[DATA SECTION Boundary: Start]

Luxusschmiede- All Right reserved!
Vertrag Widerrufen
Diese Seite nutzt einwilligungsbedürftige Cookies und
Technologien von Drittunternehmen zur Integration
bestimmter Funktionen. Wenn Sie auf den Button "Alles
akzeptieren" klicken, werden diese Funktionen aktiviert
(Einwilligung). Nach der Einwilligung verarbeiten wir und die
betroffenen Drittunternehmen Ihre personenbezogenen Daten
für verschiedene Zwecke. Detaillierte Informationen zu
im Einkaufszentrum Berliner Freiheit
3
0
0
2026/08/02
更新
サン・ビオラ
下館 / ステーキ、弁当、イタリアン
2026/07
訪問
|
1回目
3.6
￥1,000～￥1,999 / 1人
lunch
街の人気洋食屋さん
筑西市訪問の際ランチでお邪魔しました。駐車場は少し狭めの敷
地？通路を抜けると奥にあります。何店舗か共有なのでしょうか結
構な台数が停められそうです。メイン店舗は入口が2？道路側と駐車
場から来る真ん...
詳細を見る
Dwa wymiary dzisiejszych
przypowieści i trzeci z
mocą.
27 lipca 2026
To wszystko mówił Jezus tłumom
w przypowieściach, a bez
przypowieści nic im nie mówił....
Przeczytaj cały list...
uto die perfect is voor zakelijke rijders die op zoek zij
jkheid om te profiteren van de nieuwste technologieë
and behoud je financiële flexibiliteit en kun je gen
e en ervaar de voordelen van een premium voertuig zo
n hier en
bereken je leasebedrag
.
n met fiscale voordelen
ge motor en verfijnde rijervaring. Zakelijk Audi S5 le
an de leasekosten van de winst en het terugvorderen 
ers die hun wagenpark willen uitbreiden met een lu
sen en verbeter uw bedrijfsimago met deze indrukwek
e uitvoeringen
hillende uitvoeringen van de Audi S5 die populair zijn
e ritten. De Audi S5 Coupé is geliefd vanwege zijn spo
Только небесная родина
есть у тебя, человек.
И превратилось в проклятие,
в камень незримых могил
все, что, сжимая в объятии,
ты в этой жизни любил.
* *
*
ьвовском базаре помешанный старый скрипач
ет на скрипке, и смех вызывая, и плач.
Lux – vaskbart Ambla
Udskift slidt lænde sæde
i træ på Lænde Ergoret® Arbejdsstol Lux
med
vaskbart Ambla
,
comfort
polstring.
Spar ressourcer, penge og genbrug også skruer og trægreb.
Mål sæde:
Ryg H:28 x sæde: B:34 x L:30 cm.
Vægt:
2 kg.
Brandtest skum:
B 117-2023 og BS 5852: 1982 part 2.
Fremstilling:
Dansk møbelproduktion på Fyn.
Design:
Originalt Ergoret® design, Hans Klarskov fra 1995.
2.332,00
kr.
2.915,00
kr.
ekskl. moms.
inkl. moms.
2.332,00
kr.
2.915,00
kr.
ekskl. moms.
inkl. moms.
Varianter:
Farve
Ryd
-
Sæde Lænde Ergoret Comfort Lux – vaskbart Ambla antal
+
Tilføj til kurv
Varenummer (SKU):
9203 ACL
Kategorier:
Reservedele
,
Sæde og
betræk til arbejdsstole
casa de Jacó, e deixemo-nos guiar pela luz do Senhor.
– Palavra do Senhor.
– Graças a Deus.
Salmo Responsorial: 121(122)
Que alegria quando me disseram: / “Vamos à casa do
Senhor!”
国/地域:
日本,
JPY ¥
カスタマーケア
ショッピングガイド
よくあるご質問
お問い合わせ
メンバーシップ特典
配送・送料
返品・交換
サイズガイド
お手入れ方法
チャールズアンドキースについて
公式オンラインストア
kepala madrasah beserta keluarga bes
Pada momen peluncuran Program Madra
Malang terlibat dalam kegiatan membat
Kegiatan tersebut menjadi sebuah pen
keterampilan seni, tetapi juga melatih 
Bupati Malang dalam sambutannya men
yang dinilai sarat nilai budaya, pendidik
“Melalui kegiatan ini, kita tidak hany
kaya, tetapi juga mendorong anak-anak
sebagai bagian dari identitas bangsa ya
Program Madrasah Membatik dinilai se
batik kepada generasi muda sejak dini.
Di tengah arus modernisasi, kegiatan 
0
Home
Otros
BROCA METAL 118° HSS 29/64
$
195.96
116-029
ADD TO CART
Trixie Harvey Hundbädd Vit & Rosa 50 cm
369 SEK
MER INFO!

[DATA SECTION Boundary: End]
[DATA SECTION Boundary: Start]

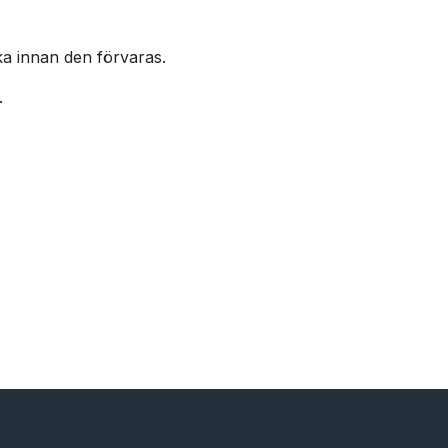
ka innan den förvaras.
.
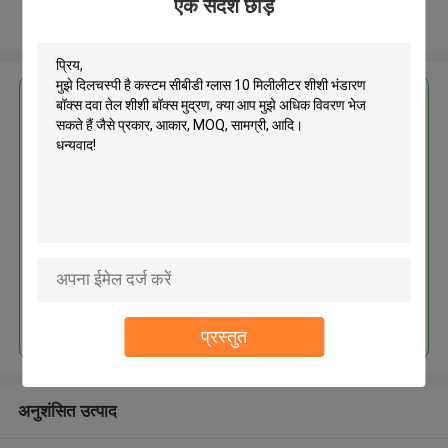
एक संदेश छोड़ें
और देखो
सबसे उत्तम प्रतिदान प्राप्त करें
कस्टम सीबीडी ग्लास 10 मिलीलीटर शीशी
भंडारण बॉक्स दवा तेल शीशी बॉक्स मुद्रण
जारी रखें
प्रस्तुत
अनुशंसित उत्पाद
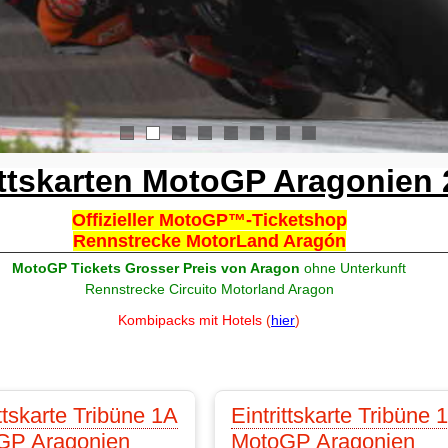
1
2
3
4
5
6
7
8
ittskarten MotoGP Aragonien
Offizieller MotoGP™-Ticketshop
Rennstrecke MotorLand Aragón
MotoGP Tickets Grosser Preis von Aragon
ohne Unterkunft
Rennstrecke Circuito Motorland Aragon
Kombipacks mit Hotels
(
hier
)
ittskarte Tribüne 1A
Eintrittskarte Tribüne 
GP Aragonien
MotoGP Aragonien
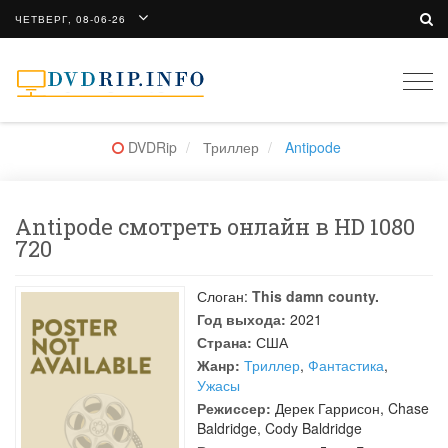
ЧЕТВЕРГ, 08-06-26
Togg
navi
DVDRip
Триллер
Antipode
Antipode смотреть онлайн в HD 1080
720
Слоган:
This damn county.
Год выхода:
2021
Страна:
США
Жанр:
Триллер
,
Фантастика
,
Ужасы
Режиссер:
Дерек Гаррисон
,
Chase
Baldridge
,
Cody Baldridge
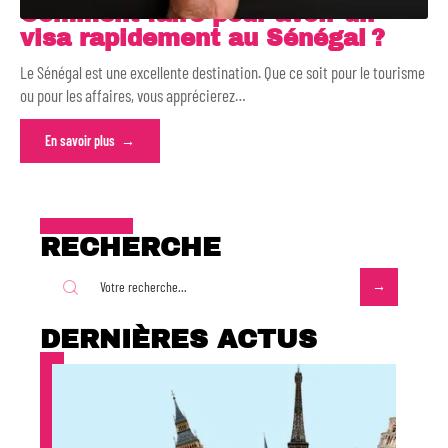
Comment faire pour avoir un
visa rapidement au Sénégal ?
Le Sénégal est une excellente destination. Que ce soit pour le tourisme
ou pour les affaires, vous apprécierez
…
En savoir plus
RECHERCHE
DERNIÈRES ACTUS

[DATA SECTION Boundary: End]
[DATA SECTION Boundary: Start]

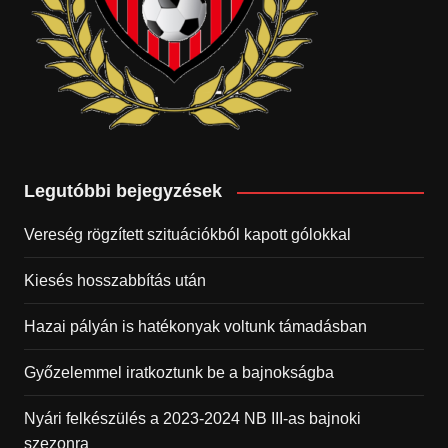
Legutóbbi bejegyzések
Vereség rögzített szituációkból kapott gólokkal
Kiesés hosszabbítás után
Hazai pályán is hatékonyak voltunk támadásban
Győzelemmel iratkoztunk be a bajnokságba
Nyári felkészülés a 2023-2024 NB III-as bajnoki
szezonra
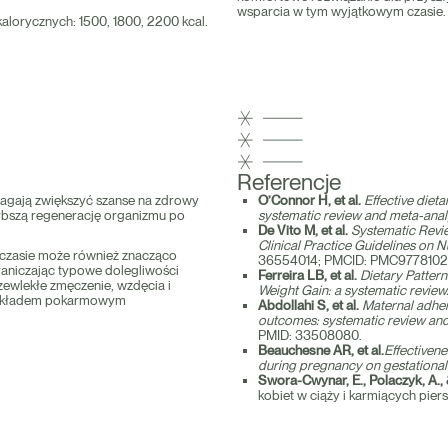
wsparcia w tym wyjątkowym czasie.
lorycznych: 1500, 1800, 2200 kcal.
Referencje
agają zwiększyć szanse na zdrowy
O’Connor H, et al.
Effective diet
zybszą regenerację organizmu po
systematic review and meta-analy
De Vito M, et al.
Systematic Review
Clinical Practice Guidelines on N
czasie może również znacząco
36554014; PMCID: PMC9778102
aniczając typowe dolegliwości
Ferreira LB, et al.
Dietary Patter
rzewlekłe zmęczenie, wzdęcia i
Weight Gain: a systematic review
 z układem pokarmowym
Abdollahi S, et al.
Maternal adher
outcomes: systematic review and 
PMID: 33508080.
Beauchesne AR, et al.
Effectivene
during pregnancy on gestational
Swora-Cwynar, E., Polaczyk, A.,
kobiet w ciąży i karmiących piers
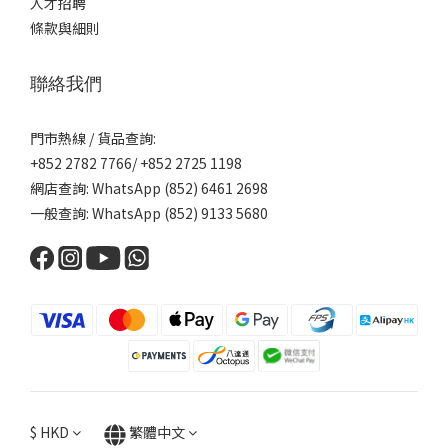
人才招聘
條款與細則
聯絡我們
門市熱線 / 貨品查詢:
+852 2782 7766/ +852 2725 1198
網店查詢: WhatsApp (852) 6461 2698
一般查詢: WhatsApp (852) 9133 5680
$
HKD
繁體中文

[DATA SECTION Boundary: End]

WHAT IS REQUIRED -> Scan the records above for the lines holding "przypowieści i trzeci z" and "ers die hun". Transcribe those two and every line between them word for word, and no others.

EXERCISE SOLUTION ->
przypowieści i trzeci z
mocą.
27 lipca 2026
To wszystko mówił Jezus tłumom
w przypowieściach, a bez
przypowieści nic im nie mówił....
Przeczytaj cały list...
uto die perfect is voor zakelijke rijders die op zoek zij
jkheid om te profiteren van de nieuwste technologieë
and behoud je financiële flexibiliteit en kun je gen
e en ervaar de voordelen van een premium voertuig zo
n hier en
bereken je leasebedrag
.
n met fiscale voordelen
ge motor en verfijnde rijervaring. Zakelijk Audi S5 le
an de leasekosten van de winst en het terugvorderen 
ers die hun wagenpark willen uitbreiden met een lu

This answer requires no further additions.